Cupped Propellers - Good? Bad? When?

Brett Allred

New Member
Aug 11, 2023
6
Ruskin, FL
Boat Info
2004 480 motor yacht
Engines
twin Cummins QSM11-C
I'm going through the dry exhaust repair of my twin QSM11 Cummins engines that all QSM11's have or will experience. The solution, by popular vote, is to de-prop the vessel to reduce load on the engines and I completely understand and agree with this argument. My wheels are 28x32 and I plan to back down to 28x30. I've added the Maretron pyro sensors to my project plan so as to monitor EGT via N2K on my MFD. My research is telling me to stay as far below 1000F as possible especially since I'm monitoring at turbo outlet.
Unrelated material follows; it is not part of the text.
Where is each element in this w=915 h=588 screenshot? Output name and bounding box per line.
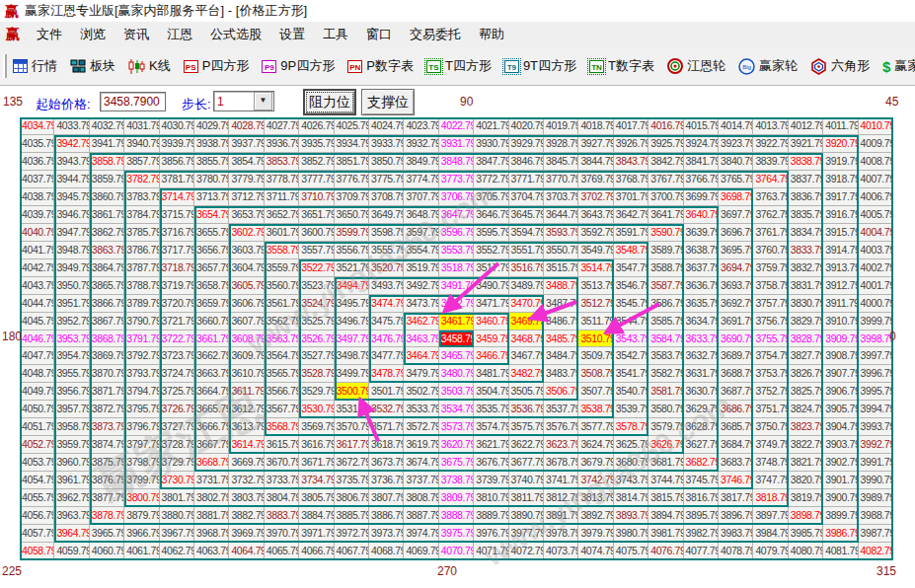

The question is should the props have a cup or not. How much cup. What's the purpose of cupping? Who determines the best cup?

Please jump in if you have experience in this area or if you've researched this subject and have something to contribute.
 
When we had our props tuned, I simply told the shop a) what RPM we could make at WOT with "original" tuning, and b) what RPM we wanted to make at WOT+50.

I didn't need to know much of anything about cup... nor about diameter or pitch, for that matter.

-Chris
 
Thanks for the reply Chris. Were you satisfied with the result? Did they scan it before and after?
 
Yes, they did good. And yes, they gave me copies of details for both before and after.

One thing I did NOT do when I was compiling target info, and will do next time, is to turn off the sync function for our engines/gears during my preparatory test runs

The new RPM results at WOT came out to be what I specified, but our load percentage at WOT is slightly different (port engine slightly lower). Next time I want to take load into account too, not just synced WOT.

-Chris
 
Not diesel experience, but it relates. The cup is there to essentially give you a "two-speed" prop; slightly less pitch that the empirical numbers would show so that you have better low-speed acceleration, then, at higher speeds when there's not as much slippage, the cups effectively throw more water as if you were running a higher pitch. Of course, the whole world's a compromise; the cupped props are not as efficient as a straight blade due to the turbulence induced, so you need to evaluate your needs before biting that bullet. If long-range cruise economy is your primary concern, go with straight-pitch props.
 
If you can get them to do it, in my experience most prop shops only want to know your current WOT RPM and work from there.
 
Can you not just substitute load for WOT? "I get X RPM at load Y; I want RPM Z at load Y."

If you can get them to do it, in my experience most prop shops only want to know your current WOT RPM and work from there.

I'd guess it might be just some arithmetic? "Give me Z more (or less) RPM than we get now."

??

I dunno if prop RPM is a dynamic curve or static straight line, though....

Seems lite it could be worth a discussion with the prop shop guys, describe the goal, see if they think it's a big deal or not... and if it is, maybe they'd suggest a way forward.

-Chris
 
Having researched this and gone through the same exercise as the OP a few years ago there really isn't a one size fits all formula. Some 480DB's achieve the recommended parameters with 28x28, 28x30, 28x31 etc.. He's just going to have to pick a 1" or 2" reduction and see what happens. Then you can tweak your RPM's in smaller increments using the cup.